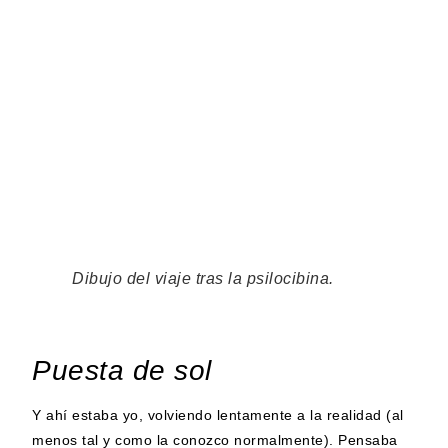
Dibujo del viaje tras la psilocibina.
Puesta de sol
Y ahí estaba yo, volviendo lentamente a la realidad (al
menos tal y como la conozco normalmente). Pensaba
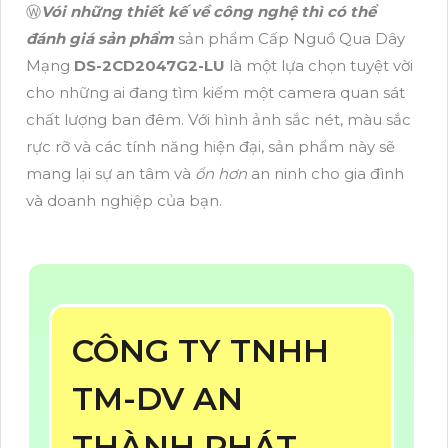
Ⓦ
Vói những thiết kế về công nghệ thì có thể
đánh giá sản phẩm
sản phẩm Cấp Nguồ Qua Dây
Mạng
DS-2CD2047G2-LU
là một lựa chọn tuyệt vời
cho những ai đang tìm kiếm một camera quan sát
chất lượng ban đêm. Với hình ảnh sắc nét, màu sắc
rực rỡ và các tính năng hiện đại, sản phẩm này sẽ
mang lại sự an tâm và
ổn hơn
an ninh cho gia đình
và doanh nghiệp của bạn.
CÔNG TY TNHH
TM-DV AN
THÀNH PHÁT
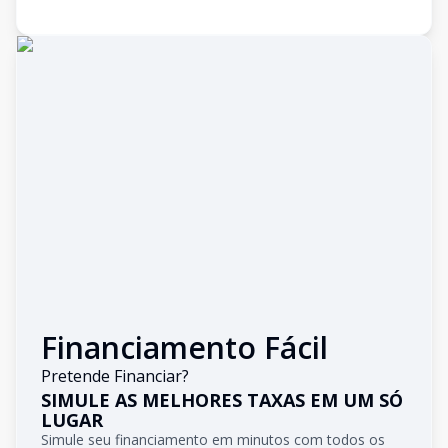
Financiamento Fácil
Pretende Financiar?
SIMULE AS MELHORES TAXAS EM UM SÓ
LUGAR
Simule seu financiamento em minutos com todos os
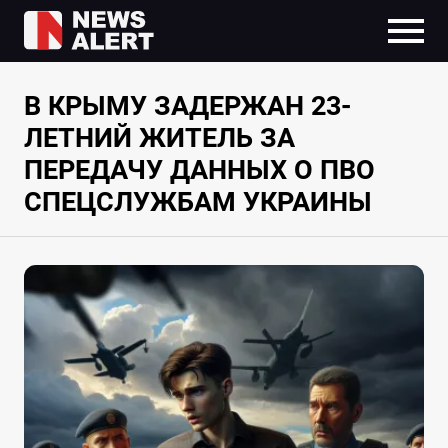
В КРЫМУ ЗАДЕРЖАН 23-
ЛЕТНИЙ ЖИТЕЛЬ ЗА
ПЕРЕДАЧУ ДАННЫХ О ПВО
СПЕЦСЛУЖБАМ УКРАИНЫ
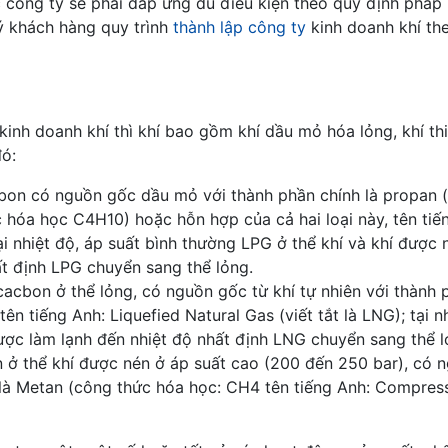
 công ty sẽ phải đáp ứng đủ điều kiện theo quy định pháp l
ý khách hàng quy trình
thành lập công ty
kinh doanh khí th
inh doanh khí thì khí bao gồm khí dầu mỏ hóa lỏng, khí th
đó:
bon có nguồn gốc dầu mỏ với thành phần chính là propan 
hóa học C4H10) hoặc hỗn hợp của cả hai loại này, tên tiế
tại nhiệt độ, áp suất bình thường LPG ở thể khí và khí được
ất định LPG chuyển sang thể lỏng.
cacbon ở thể lỏng, có nguồn gốc từ khí tự nhiên với thành 
n tiếng Anh: Liquefied Natural Gas (viết tắt là LNG); tại nh
ược làm lạnh đến nhiệt độ nhất định LNG chuyển sang thể l
n ở thể khí được nén ở áp suất cao (200 đến 250 bar), có 
u là Metan (công thức hóa học: CH4 tên tiếng Anh: Compres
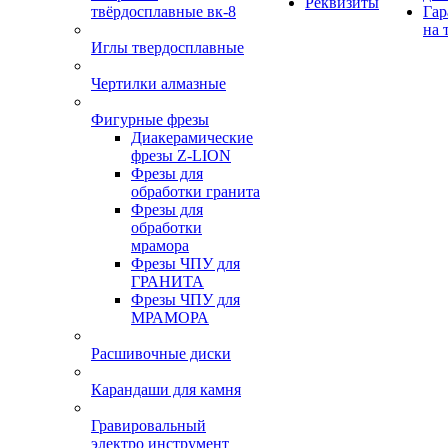
Реквизиты
твёрдосплавные вк-8
Гар
на 
Иглы твердосплавные
Чертилки алмазные
Фигурные фрезы
Диакерамические
фрезы Z-LION
Фрезы для
обработки гранита
Фрезы для
обработки
мрамора
Фрезы ЧПУ для
ГРАНИТА
Фрезы ЧПУ для
МРАМОРА
Расшивочные диски
Карандаши для камня
Гравировальный
электро инструмент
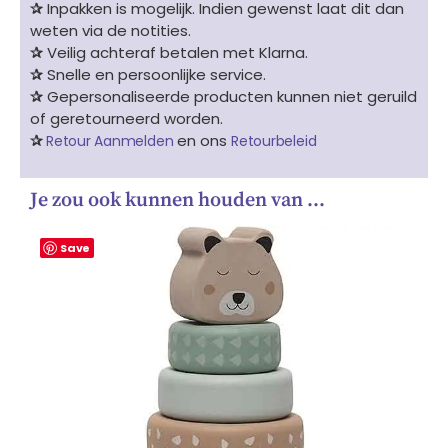
✰
Inpakken is mogelijk. Indien gewenst laat dit dan
weten via de notities.
✰
Veilig achteraf betalen met Klarna.
✰
Snelle en persoonlijke service.
✰
Gepersonaliseerde producten kunnen niet geruild
of geretourneerd worden.
✰
en ons
Retour Aanmelden
Retourbeleid
Je zou ook kunnen houden van …
Save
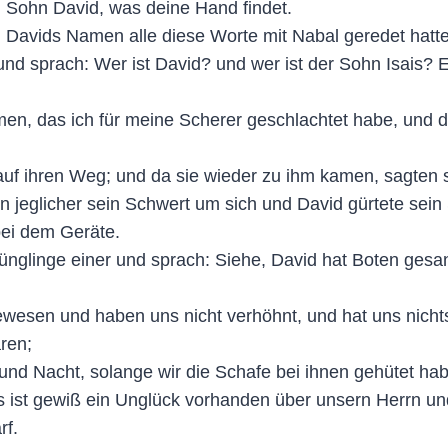
Sohn David, was deine Hand findet.
Davids Namen alle diese Worte mit Nabal geredet hatten
d sprach: Wer ist David? und wer ist der Sohn Isais? Es
men, das ich für meine Scherer geschlachtet habe, und d
auf ihren Weg; und da sie wieder zu ihm kamen, sagten s
 jeglicher sein Schwert um sich und David gürtete sein
bei dem Geräte.
Jünglinge einer und sprach: Siehe, David hat Boten ges
ewesen und haben uns nicht verhöhnt, und hat uns nichts 
ren;
nd Nacht, solange wir die Schafe bei ihnen gehütet ha
 ist gewiß ein Unglück vorhanden über unsern Herrn und
rf.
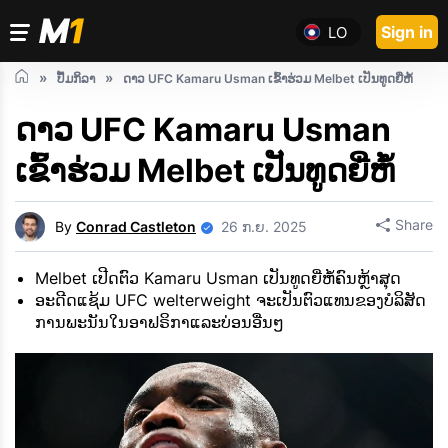
Sign in
LO
ປຶ້ມກິລາ
ດາວ UFC Kamaru Usman ເຂົ້າຮ່ວມ Melbet ເປັນທູດຍີ່ຫໍ້
ດາວ UFC Kamaru Usman
ເຂົ້າຮ່ວມ Melbet ເປັນທູດຍີ່ຫໍ້
Share
By
Conrad Castleton
26 ກ.ຍ. 2025
Melbet ເປີດຕົວ Kamaru Usman ເປັນທູດຍີ່ຫໍ້ຄົນຫຼ້າສຸດ
ອະດີດແຊ້ມ UFC welterweight ຈະເປັນຕົວແທນຂອງບໍລິສັດ
ການພະນັນໃນອາຟຣິກາແລະບ່ອນອື່ນໆ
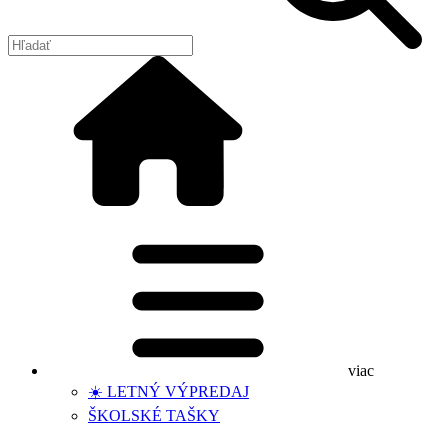
viac
☀️ LETNÝ VÝPREDAJ
ŠKOLSKÉ TAŠKY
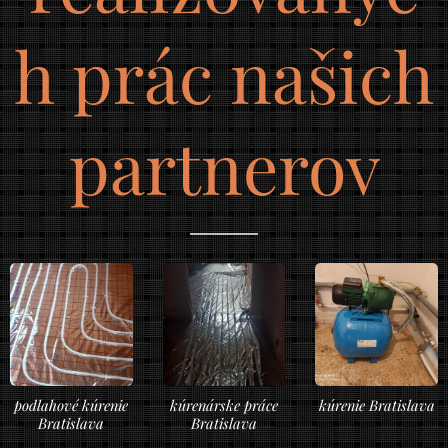
h prác našich
partnerov
podlahové kúrenie
kúrenárske práce
kúrenie Bratislava
Bratislava
Bratislava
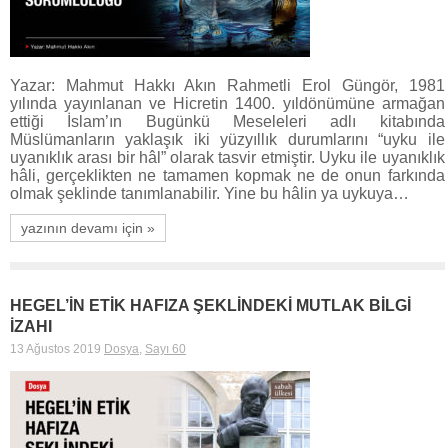
Yazar: Mahmut Hakkı Akın Rahmetli Erol Güngör, 1981
yılında yayınlanan ve Hicretin 1400. yıldönümüne armağan
ettiği İslam’ın Bugünkü Meseleleri adlı kitabında
Müslümanların yaklaşık iki yüzyıllık durumlarını “uyku ile
uyanıklık arası bir hâl” olarak tasvir etmiştir. Uyku ile uyanıklık
hâli, gerçeklikten ne tamamen kopmak ne de onun farkında
olmak şeklinde tanımlanabilir. Yine bu hâlin ya uykuya…
yazının devamı için »
HEGEL’İN ETİK HAFIZA ŞEKLİNDEKİ MUTLAK BİLGİ
İZAHI
13 Ağustos 2019
Dosya
,
Sayı 60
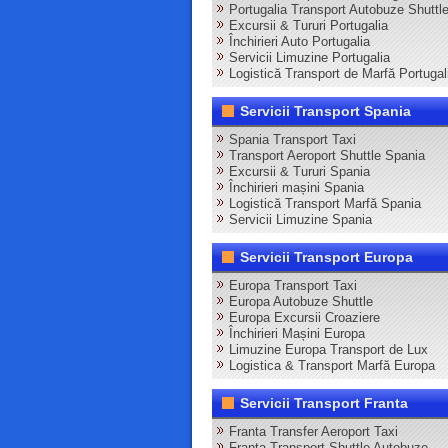
Portugalia Transport Autobuze Shuttl
Excursii & Tururi Portugalia
Închirieri Auto Portugalia
Servicii Limuzine Portugalia
Logistică Transport de Marfă Portugal
Servicii Transport Spania
Spania Transport Taxi
Transport Aeroport Shuttle Spania
Excursii & Tururi Spania
Închirieri mașini Spania
Logistică Transport Marfă Spania
Servicii Limuzine Spania
Servicii Transport Europa
Europa Transport Taxi
Europa Autobuze Shuttle
Europa Excursii Croaziere
Închirieri Mașini Europa
Limuzine Europa Transport de Lux
Logistica & Transport Marfă Europa
Servicii Transport Franta
Franta Transfer Aeroport Taxi
Franta Transport Shuttle Autobuze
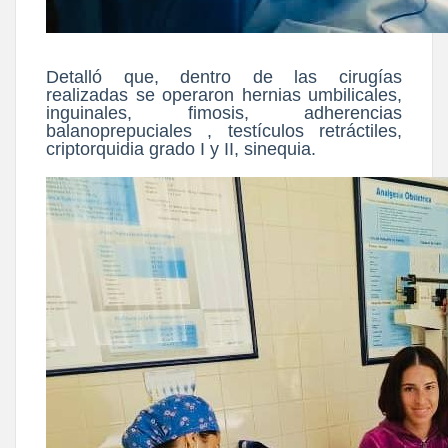
Detalló que, dentro de las cirugías
realizadas se operaron hernias umbilicales,
inguinales, fimosis, adherencias
balanoprepuciales , testículos retráctiles,
criptorquidia grado I y II, sinequia.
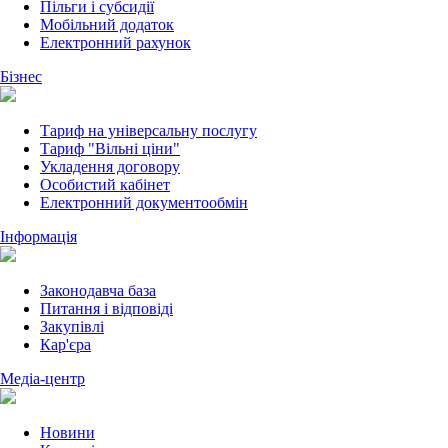
Пільги і субсидії
Мобільний додаток
Електронний рахунок
Бізнес
Тариф на універсальну послугу
Тариф "Вільні ціни"
Укладення договору
Особистий кабінет
Електронний документообмін
Інформація
Законодавча база
Питання і відповіді
Закупівлі
Кар'єра
Медіа-центр
Новини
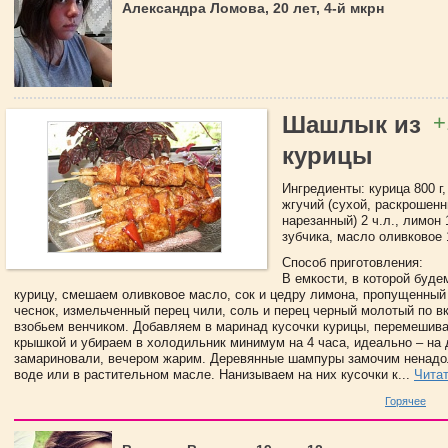
Александра Ломова, 20 лет, 4-й мкрн
+
Шашлык из
курицы
Ингредиенты: курица 800 г
жгучий (сухой, раскрошен
нарезанный) 2 ч.л., лимон 
зубчика, масло оливковое 
Способ приготовления:
В емкости, в которой буде
курицу, смешаем оливковое масло, сок и цедру лимона, пропущенный
чеснок, измельченный перец чили, соль и перец черный молотый по в
взобьем венчиком. Добавляем в маринад кусочки курицы, перемешив
крышкой и убираем в холодильник минимум на 4 часа, идеально – на д
замариновали, вечером жарим. Деревянные шампуры замочим ненадо
воде или в растительном масле. Нанизываем на них кусочки к...
Чита
Горячее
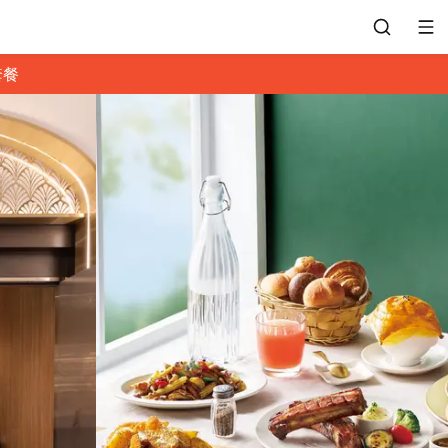
套餐
會員專區
訂位紀錄
餐廳客服
常見問題
EZTABLE 禮物卡
餐廳合作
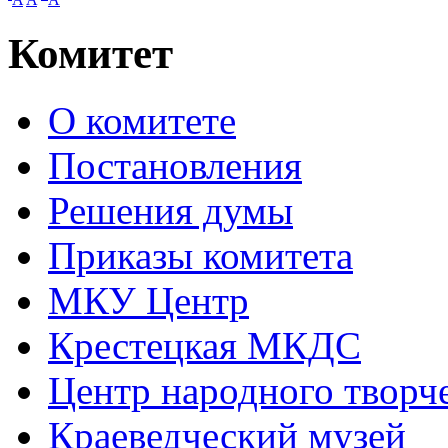
Комитет
О комитете
Постановления
Решения думы
Приказы комитета
МКУ Центр
Крестецкая МКДС
Центр народного творч
Краеведческий музей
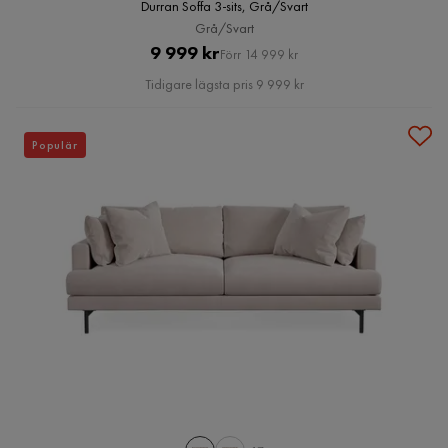
Durran Soffa 3-sits, Grå/Svart
Grå/Svart
Pris
Original
9 999 kr
Förr 14 999 kr
Pris
Tidigare lägsta pris 9 999 kr
Populär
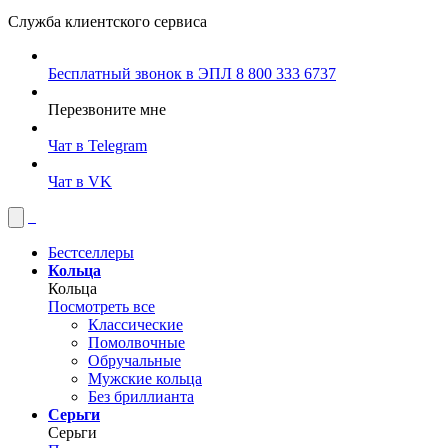
Служба клиентского сервиса
Бесплатный звонок в ЭПЛ
8 800 333 6737
Перезвоните мне
Чат в Telegram
Чат в VK
Бестселлеры
Кольца
Кольца
Посмотреть все
Классические
Помолвочные
Обручальные
Мужские кольца
Без бриллианта
Серьги
Серьги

---*---

* **TASK**
Apart from the pictures, repeat the data above exactly.

* **SOLUTION TO THE PROBLEM**
Dibujo del viaje tras la psilocibina.
Puesta de sol
Y ahí estaba yo, volviendo lentamente a la realidad (al
menos tal y como la conozco normalmente). Pensaba
Ⓦ
Vói những thiết kế về công nghệ thì có thể
đánh giá sản phẩm
sản phẩm Cấp Nguồ Qua Dây
Mạng
DS-2CD2047G2-LU
là một lựa chọn tuyệt vời
cho những ai đang tìm kiếm một camera quan sát
chất lượng ban đêm. Với hình ảnh sắc nét, màu sắc
rực rỡ và các tính năng hiện đại, sản phẩm này sẽ
mang lại sự an tâm và
ổn hơn
an ninh cho gia đình
và doanh nghiệp của bạn.
CÔNG TY TNHH
TM-DV AN
THÀNH PHÁT
Financiamento Fácil
Pretende Financiar?
SIMULE AS MELHORES TAXAS EM UM SÓ
LUGAR
Simule seu financiamento em minutos com todos os
В КРЫМУ ЗАДЕРЖАН 23-
ЛЕТНИЙ ЖИТЕЛЬ ЗА
ПЕРЕДАЧУ ДАННЫХ О ПВО
СПЕЦСЛУЖБАМ УКРАИНЫ
 công ty sẽ phải đáp ứng đủ điều kiện theo quy định pháp l
ý khách hàng quy trình
thành lập công ty
kinh doanh khí th
inh doanh khí thì khí bao gồm khí dầu mỏ hóa lỏng, khí th
đó:
bon có nguồn gốc dầu mỏ với thành phần chính là propan 
hóa học C4H10) hoặc hỗn hợp của cả hai loại này, tên tiế
tại nhiệt độ, áp suất bình thường LPG ở thể khí và khí được
ất định LPG chuyển sang thể lỏng.
cacbon ở thể lỏng, có nguồn gốc từ khí tự nhiên với thành 
n tiếng Anh: Liquefied Natural Gas (viết tắt là LNG); tại nh
ược làm lạnh đến nhiệt độ nhất định LNG chuyển sang thể l
n ở thể khí được nén ở áp suất cao (200 đến 250 bar), có 
u là Metan (công thức hóa học: CH4 tên tiếng Anh: Compres
Реквизиты
твёрдосплавные вк-8
Гар
на 
Иглы твердосплавные
Чертилки алмазные
Фигурные фрезы
Диакерамические
фрезы Z-LION
Фрезы для
обработки гранита
Фрезы для
обработки
мрамора
Фрезы ЧПУ для
ГРАНИТА
Фрезы ЧПУ для
МРАМОРА
Расшивочные диски
Карандаши для камня
Гравировальный
электро инструмент
✰
Inpakken is mogelijk. Indien gewenst laat dit dan
weten via de notities.
✰
Veilig achteraf betalen met Klarna.
✰
Snelle en persoonlijke service.
✰
Gepersonaliseerde producten kunnen niet geruild
of geretourneerd worden.
✰
en ons
Retour Aanmelden
Retourbeleid
Je zou ook kunnen houden van …
Save
Sohn David, was deine Hand findet.
Davids Namen alle diese Worte mit Nabal geredet hatten
d sprach: Wer ist David? und wer ist der Sohn Isais? Es
men, das ich für meine Scherer geschlachtet habe, und d
auf ihren Weg; und da sie wieder zu ihm kamen, sagten s
 jeglicher sein Schwert um sich und David gürtete sein
bei dem Geräte.
Jünglinge einer und sprach: Siehe, David hat Boten ges
ewesen und haben uns nicht verhöhnt, und hat uns nichts 
ren;
nd Nacht, solange wir die Schafe bei ihnen gehütet ha
 ist gewiß ein Unglück vorhanden über unsern Herrn und
rf.
Sign in
LO
ປຶ້ມກິລາ
ດາວ UFC Kamaru Usman ເຂົ້າຮ່ວມ Melbet ເປັນທູດຍີ່ຫໍ້
ດາວ UFC Kamaru Usman
ເຂົ້າຮ່ວມ Melbet ເປັນທູດຍີ່ຫໍ້
Share
By
Conrad Castleton
26 ກ.ຍ. 2025
Melbet ເປີດຕົວ Kamaru Usman ເປັນທູດຍີ່ຫໍ້ຄົນຫຼ້າສຸດ
ອະດີດແຊ້ມ UFC welterweight ຈະເປັນຕົວແທນຂອງບໍລິສັດ
ການພະນັນໃນອາຟຣິກາແລະບ່ອນອື່ນໆ
viac
☀️ LETNÝ VÝPREDAJ
ŠKOLSKÉ TAŠKY
h prác našich
partnerov
podlahové kúrenie
kúrenárske práce
kúrenie Bratislava
Bratislava
Bratislava
Yazar: Mahmut Hakkı Akın Rahmetli Erol Güngör, 1981
yılında yayınlanan ve Hicretin 1400. yıldönümüne armağan
ettiği İslam’ın Bugünkü Meseleleri adlı kitabında
Müslümanların yaklaşık iki yüzyıllık durumlarını “uyku ile
uyanıklık arası bir hâl” olarak tasvir etmiştir. Uyku ile uyanıklık
hâli, gerçeklikten ne tamamen kopmak ne de onun farkında
olmak şeklinde tanımlanabilir. Yine bu hâlin ya uykuya…
yazının devamı için »
HEGEL’İN ETİK HAFIZA ŞEKLİNDEKİ MUTLAK BİLGİ
İZAHI
13 Ağustos 2019
Dosya
,
Sayı 60
Portugalia Transport Autobuze Shuttl
Excursii & Tururi Portugalia
Închirieri Auto Portugalia
Servicii Limuzine Portugalia
Logistică Transport de Marfă Portugal
Servicii Transport Spania
Spania Transport Taxi
Transport Aeroport Shuttle Spania
Excursii & Tururi Spania
Închirieri mașini Spania
Logistică Transport Marfă Spania
Servicii Limuzine Spania
Servicii Transport Europa
Europa Transport Taxi
Europa Autobuze Shuttle
Europa Excursii Croaziere
Închirieri Mașini Europa
Limuzine Europa Transport de Lux
Logistica & Transport Marfă Europa
Servicii Transport Franta
Franta Transfer Aeroport Taxi
Franta Transport Shuttle Autobuze
Detalló que, dentro de las cirugías
realizadas se operaron hernias umbilicales,
inguinales, fimosis, adherencias
balanoprepuciales , testículos retráctiles,
criptorquidia grado I y II, sinequia.
Пільги і субсидії
Мобільний додаток
Електронний рахунок
Бізнес
Тариф на універсальну послугу
Тариф "Вільні ціни"
Укладення договору
Особистий кабінет
Електронний документообмін
Інформація
Законодавча база
Питання і відповіді
Закупівлі
Кар'єра
Медіа-центр
Новини
Александра Ломова, 20 лет, 4-й мкрн
+
Шашлык из
курицы
Ингредиенты: курица 800 г
жгучий (сухой, раскрошен
нарезанный) 2 ч.л., лимон 
зубчика, масло оливковое 
Способ приготовления:
В емкости, в которой буде
курицу, смешаем оливковое масло, сок и цедру лимона, пропущенный
чеснок, измельченный перец чили, соль и перец черный молотый по в
взобьем венчиком. Добавляем в маринад кусочки курицы, перемешив
крышкой и убираем в холодильник минимум на 4 часа, идеально – на д
замариновали, вечером жарим. Деревянные шампуры замочим ненадо
воде или в растительном масле. Нанизываем на них кусочки к...
Чита
Горячее
套餐
會員專區
訂位紀錄
餐廳客服
常見問題
EZTABLE 禮物卡
餐廳合作
Комитет
О комитете
Постановления
Решения думы
Приказы комитета
МКУ Центр
Крестецкая МКДС
Центр народного творч
Краеведческий музей
Durran Soffa 3-sits, Grå/Svart
Grå/Svart
Pris
Original
9 999 kr
Förr 14 999 kr
Pris
Tidigare lägsta pris 9 999 kr
Populär
Служба клиентского сервиса
Бесплатный звонок в ЭПЛ
8 800 333 6737
Перезвоните мне
Чат в Telegram
Чат в VK
Бестселлеры
Кольца
Кольца
Посмотреть все
Классические
Помолвочные
Обручальные
Мужские кольца
Без бриллианта
Серьги
Серьги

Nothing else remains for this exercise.